WHAT YOU SHOULD DO: Return only the lines of the data below from the line with "Pendidikan Anak" up to and including the line with "Lisez l'article complet", exactly as written, with the pictures omitted.

GIVEN RECORDS:
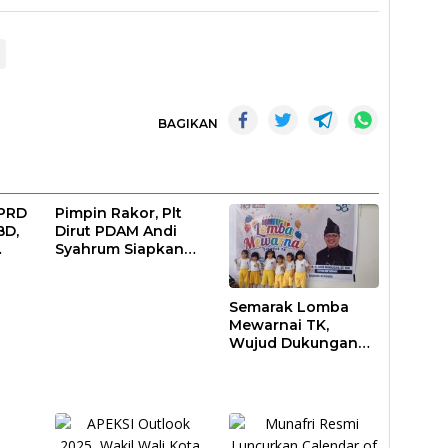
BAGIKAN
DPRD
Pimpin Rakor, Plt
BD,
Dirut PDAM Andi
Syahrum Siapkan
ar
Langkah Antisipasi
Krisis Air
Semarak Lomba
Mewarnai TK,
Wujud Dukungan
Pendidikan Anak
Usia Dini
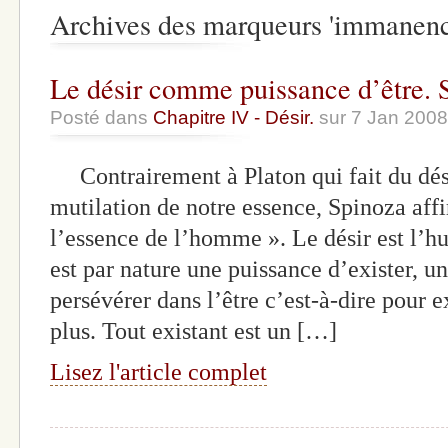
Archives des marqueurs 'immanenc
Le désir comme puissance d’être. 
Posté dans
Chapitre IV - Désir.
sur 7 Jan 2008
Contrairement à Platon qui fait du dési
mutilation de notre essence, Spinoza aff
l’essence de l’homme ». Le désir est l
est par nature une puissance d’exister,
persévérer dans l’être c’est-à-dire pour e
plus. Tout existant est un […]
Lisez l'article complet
...
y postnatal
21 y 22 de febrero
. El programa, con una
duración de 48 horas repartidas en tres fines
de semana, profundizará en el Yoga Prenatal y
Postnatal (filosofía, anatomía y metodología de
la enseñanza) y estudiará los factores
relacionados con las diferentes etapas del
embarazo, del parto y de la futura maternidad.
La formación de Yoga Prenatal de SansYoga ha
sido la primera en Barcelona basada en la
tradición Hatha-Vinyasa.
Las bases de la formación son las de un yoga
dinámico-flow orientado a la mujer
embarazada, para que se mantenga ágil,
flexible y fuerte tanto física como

THE COMPLETED TASK:
Pendidikan Anak
Usia Dini
Archives des marqueurs 'immanenc
Le désir comme puissance d’être. 
Posté dans
Chapitre IV - Désir.
sur 7 Jan 2008
Contrairement à Platon qui fait du dési
mutilation de notre essence, Spinoza aff
l’essence de l’homme ». Le désir est l
est par nature une puissance d’exister,
persévérer dans l’être c’est-à-dire pour e
plus. Tout existant est un […]
Lisez l'article complet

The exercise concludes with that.